Which lines in the data below contain the word "pesos"? Return each of them.

Extracted page text data:
------------------------------------------------------------

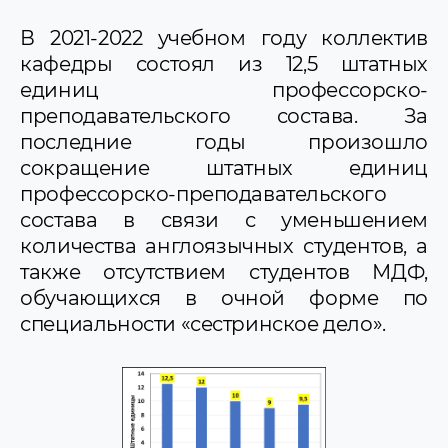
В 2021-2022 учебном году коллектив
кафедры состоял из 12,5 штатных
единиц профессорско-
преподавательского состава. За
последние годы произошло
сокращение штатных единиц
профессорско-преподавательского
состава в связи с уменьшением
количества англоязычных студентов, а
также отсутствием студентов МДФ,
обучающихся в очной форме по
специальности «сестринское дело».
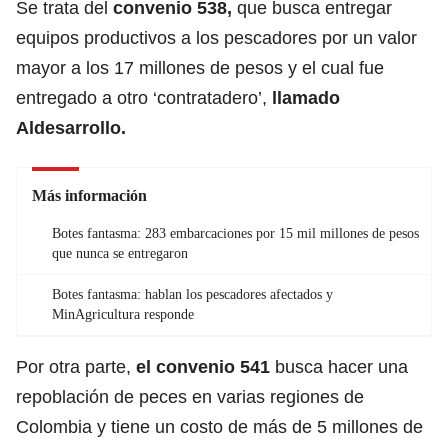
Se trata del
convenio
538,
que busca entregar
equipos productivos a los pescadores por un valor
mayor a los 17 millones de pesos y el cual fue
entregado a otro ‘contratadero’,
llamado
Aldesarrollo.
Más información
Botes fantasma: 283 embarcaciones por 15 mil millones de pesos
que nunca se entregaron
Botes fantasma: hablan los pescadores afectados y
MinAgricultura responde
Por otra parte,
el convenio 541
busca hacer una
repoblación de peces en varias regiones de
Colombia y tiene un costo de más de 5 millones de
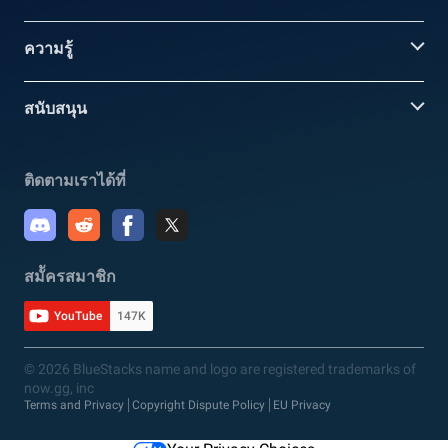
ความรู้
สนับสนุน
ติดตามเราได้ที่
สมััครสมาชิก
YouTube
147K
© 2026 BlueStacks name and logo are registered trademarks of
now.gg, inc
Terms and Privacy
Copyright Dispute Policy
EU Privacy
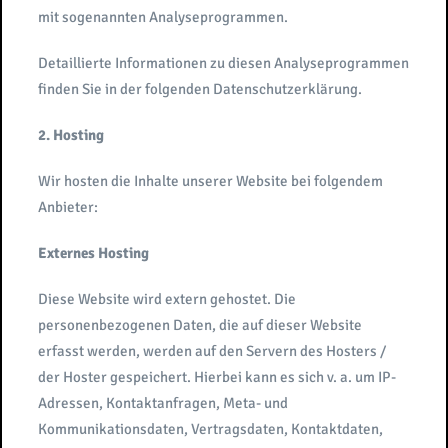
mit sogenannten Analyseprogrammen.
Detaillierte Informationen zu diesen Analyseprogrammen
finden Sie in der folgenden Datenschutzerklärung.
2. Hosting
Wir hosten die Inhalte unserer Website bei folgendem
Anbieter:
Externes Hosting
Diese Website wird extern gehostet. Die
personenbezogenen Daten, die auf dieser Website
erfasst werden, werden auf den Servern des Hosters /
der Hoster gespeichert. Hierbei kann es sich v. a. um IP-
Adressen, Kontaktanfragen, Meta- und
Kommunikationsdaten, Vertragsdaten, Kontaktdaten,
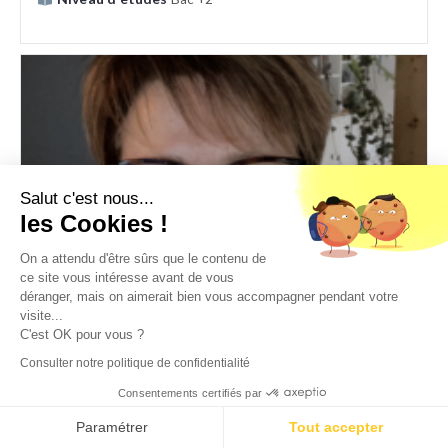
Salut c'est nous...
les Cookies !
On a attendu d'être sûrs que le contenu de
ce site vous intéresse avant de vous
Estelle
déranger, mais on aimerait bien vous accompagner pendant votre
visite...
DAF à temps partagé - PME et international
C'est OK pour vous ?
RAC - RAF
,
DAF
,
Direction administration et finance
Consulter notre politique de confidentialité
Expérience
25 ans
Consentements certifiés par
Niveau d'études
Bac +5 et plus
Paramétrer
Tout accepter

------------------------------------------------------------

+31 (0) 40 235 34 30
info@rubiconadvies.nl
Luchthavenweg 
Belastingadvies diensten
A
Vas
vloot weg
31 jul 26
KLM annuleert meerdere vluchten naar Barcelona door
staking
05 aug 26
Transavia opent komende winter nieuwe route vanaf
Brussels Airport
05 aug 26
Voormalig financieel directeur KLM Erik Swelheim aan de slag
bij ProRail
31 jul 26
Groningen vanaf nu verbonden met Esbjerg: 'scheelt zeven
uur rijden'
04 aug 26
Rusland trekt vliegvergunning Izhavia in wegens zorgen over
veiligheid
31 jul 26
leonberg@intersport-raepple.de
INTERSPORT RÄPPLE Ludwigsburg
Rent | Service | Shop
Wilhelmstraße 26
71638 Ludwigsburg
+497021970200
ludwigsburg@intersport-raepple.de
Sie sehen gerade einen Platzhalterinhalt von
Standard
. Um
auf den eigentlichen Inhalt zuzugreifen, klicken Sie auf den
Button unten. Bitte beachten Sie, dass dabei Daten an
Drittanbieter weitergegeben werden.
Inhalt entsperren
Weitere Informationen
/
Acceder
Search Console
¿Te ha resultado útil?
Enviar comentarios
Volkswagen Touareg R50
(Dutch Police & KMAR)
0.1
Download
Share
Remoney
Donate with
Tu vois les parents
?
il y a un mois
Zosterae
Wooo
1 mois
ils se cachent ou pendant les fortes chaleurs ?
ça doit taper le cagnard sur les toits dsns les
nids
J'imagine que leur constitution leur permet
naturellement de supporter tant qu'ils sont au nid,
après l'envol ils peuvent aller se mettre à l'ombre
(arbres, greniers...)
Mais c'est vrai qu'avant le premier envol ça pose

------------------------------------------------------------

_Task result_.
mayor a los 17 millones de pesos y el cual fue
Botes fantasma: 283 embarcaciones por 15 mil millones de pesos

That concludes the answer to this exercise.